Kate Gordon, Copy Editor

After an influx of network sitcoms in the early 2000s to mid-2010s, including hits such as “The Office,” “Modern Family” and “Brooklyn Nine-Nine,” the genre has all but died out in recent years. Though comedy shows remain popular on most streaming platforms—think “Ted Lasso” on Apple TV+ and “The Marvelous Mrs. Maisel” on Amazon Prime Video—those airing on network TV face low ratings and a lack of viewership. The number of Americans who have a cable and/or satellite subscription have dropped from 76% in 2015 to 56% in 2021. This means that it’s harder than ever for a traditionally-aired show to become a hit. Even if a new network sitcom was funny and well-written, would there be enough people who cared to watch it?

Thankfully, “Abbott Elementary” has managed to have this kind of breakthrough. Airing its first episode on ABC in December 2021, the sitcom, created by and starring Quinta Brunson, has since won three Emmys and earned the network’s highest comedy ratings since the finale of “Modern Family.” It also has an overall viewership of 10 million, compared to other ABC comedies such as “The Conners” which had 4.76 million viewers in its latest season and “Home Economics” whose viewership topped out at 1.92 million. Part of “Abbott Elementary’s” high numbers may be owed to its simultaneous availability on Hulu and HBO Max, but its popularity can really only be the result of one thing: it’s simply a good TV show.

“Abbott Elementary” sticks to the tried-and-true elements of past sitcoms with its workplace setting and mockumentary format, while also updating the context of the show for modern audiences. It takes place in a majority-Black Philadelphia elementary school and focuses on five of its teachers, including Barbara Howard (Sheryl Lee Ralph), Gregory Eddie (Tyler James Williams) and their inept but loveable principal Ava Coleman (Janelle James). Each episode has its own self-contained plot and subplot, but several storylines—including a slow-burn relationship between Janine Teagues (Brunson) and Gregory—develop over the course of the show. This comforting setup serves as the framework for jokes and character quirks that are genuinely funny and resonate with viewers regardless of how familiar they are with teaching.

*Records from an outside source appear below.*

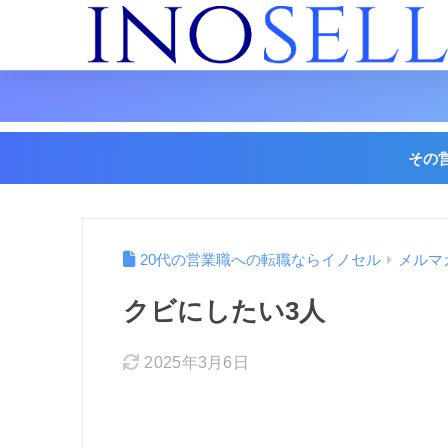
その
20代の営業職への転職ならイノセル
メルマ
クビにしたい3人
2025年3月6日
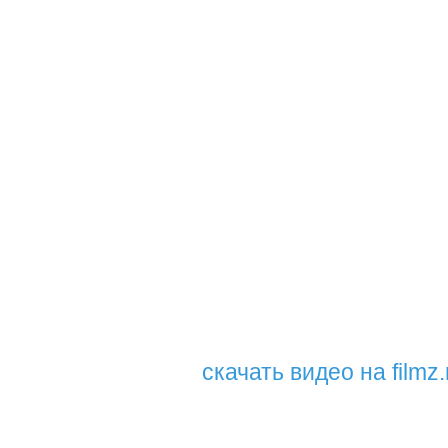
скачать видео на filmz.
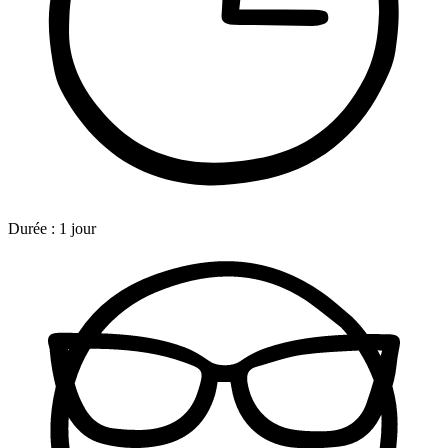
Durée :
1 jour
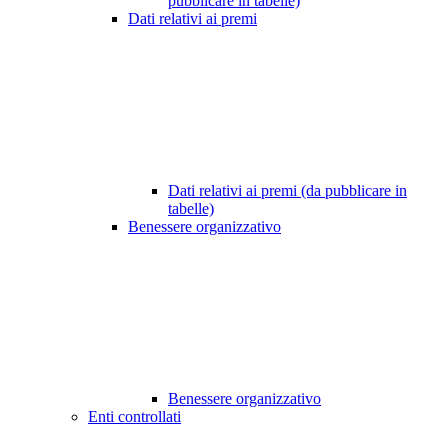
pubblicare in tabelle)
Dati relativi ai premi
Dati relativi ai premi (da pubblicare in
tabelle)
Benessere organizzativo
Benessere organizzativo
Enti controllati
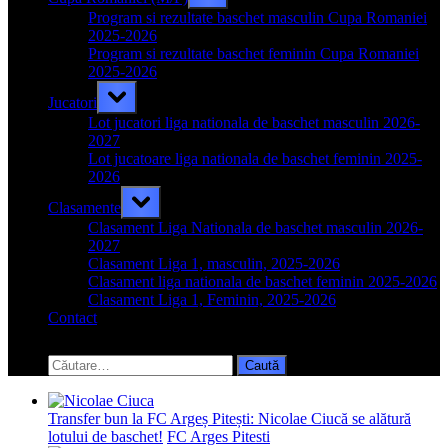
sub-
menu
Program si rezultate baschet masculin Cupa Romaniei
2025-2026
Program si rezultate baschet feminin Cupa Romaniei
2025-2026
Toggle
Jucatori
sub-
menu
Lot jucatori liga nationala de baschet masculin 2026-
2027
Lot jucatoare liga nationala de baschet feminin 2025-
2026
Toggle
Clasamente
sub-
menu
Clasament Liga Nationala de baschet masculin 2026-
2027
Clasament Liga 1, masculin, 2025-2026
Clasament liga nationala de baschet feminin 2025-2026
Clasament Liga 1, Feminin, 2025-2026
Contact
Toggle
search
Caută
form
după:
Transfer bun la FC Argeș Pitești: Nicolae Ciucă se alătură
lotului de baschet!
FC Arges Pitesti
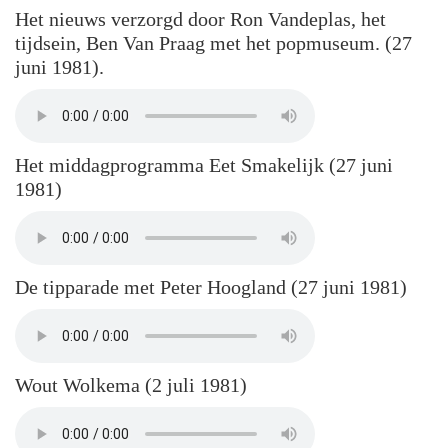
Het nieuws verzorgd door Ron Vandeplas, het
tijdsein, Ben Van Praag met het popmuseum. (27
juni 1981).
Het middagprogramma Eet Smakelijk (27 juni
1981)
De tipparade met Peter Hoogland (27 juni 1981)
Wout Wolkema (2 juli 1981)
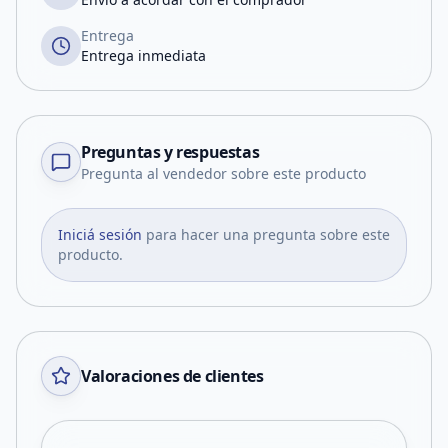
Entrega
Entrega inmediata
Preguntas y respuestas
Pregunta al vendedor sobre este producto
Iniciá sesión
para hacer una pregunta sobre este
producto.
Valoraciones de clientes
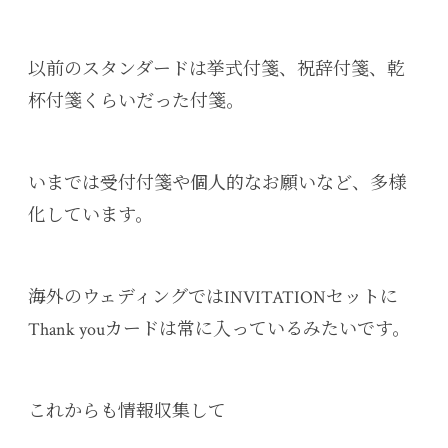
以前のスタンダードは挙式付箋、祝辞付箋、乾
杯付箋くらいだった付箋。
いまでは受付付箋や個人的なお願いなど、多様
化しています。
海外のウェディングではINVITATIONセットに
Thank youカードは常に入っているみたいです。
これからも情報収集して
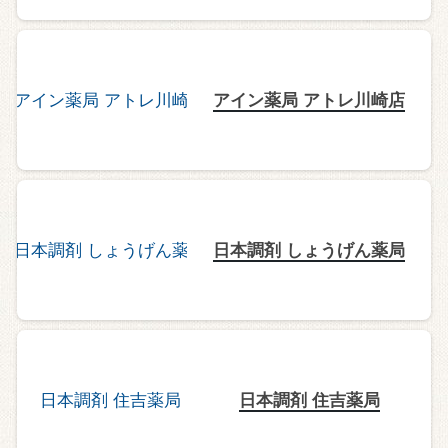
アイン薬局 アトレ川崎店
日本調剤 しょうげん薬局
日本調剤 住吉薬局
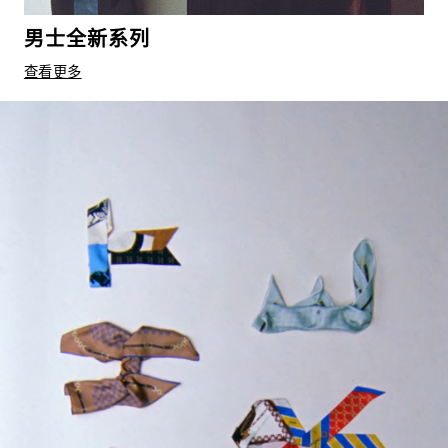
男士全新系列
查看更多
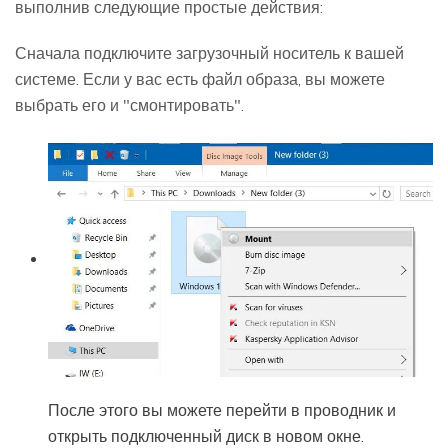
выполнив следующие простые действия:
Сначала подключите загрузочный носитель к вашей
системе. Если у вас есть файл образа, вы можете
выбрать его и "смонтировать".
После этого вы можете перейти в проводник и
открыть подключенный диск в новом окне.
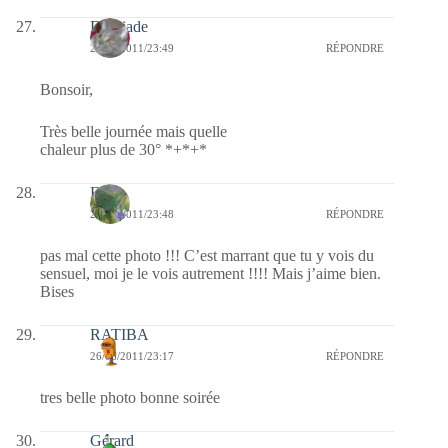
Domjade
26/06/2011/23:49
RÉPONDRE
Bonsoir,
Très belle journée mais quelle
chaleur plus de 30° *+*+*
Elo
26/06/2011/23:48
RÉPONDRE
pas mal cette photo !!! C’est marrant que tu y vois du
sensuel, moi je le vois autrement !!!! Mais j’aime bien.
Bises
RATIBA
26/06/2011/23:17
RÉPONDRE
tres belle photo bonne soirée
Gérard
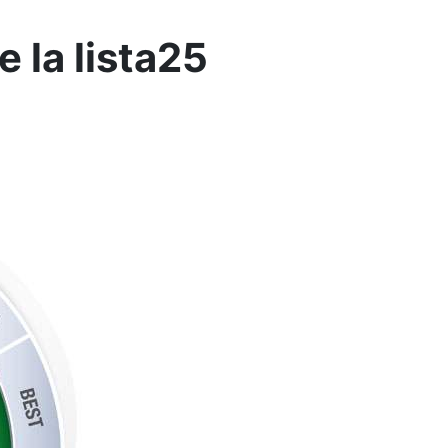
 la lista25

Another reason “Abbott Elementary” hits home for a lot of people is because of its representation. It was vital to Brunson that she accurately portrayed the setting of a Philadelphia public school. This meant that most of the teachers, students and the principal would be Black, not for the sake of diversity, but for authenticity. “I feel that … the key to more diversity in television is not just sticking characters into a white world, but actually green-lighting the stories that naturally bring those people to the forefront,” says Brunson. “We weren’t worried about diversity at all while we were making the show. We were worried about being funny.”

Brunson’s methods clearly worked. “Abbott Elementary” is the most-tweeted about TV comedy of the year, and has celebrity fans including Kerry Washington, Jada Pinkett Smith and Gabrielle Union, to name a few. Brunson herself has also shot to fame, this month sitting front row at several New York Fashion Week shows. The success of “Abbott Elementary” not only proves that sitcoms and network TV are here to stay (for now), but it is also a testament to the value of authentic storytelling and representation.

“Abbott Elementary” airs Wednesdays at 9 p.m. EST and is available to stream the next day on Hulu.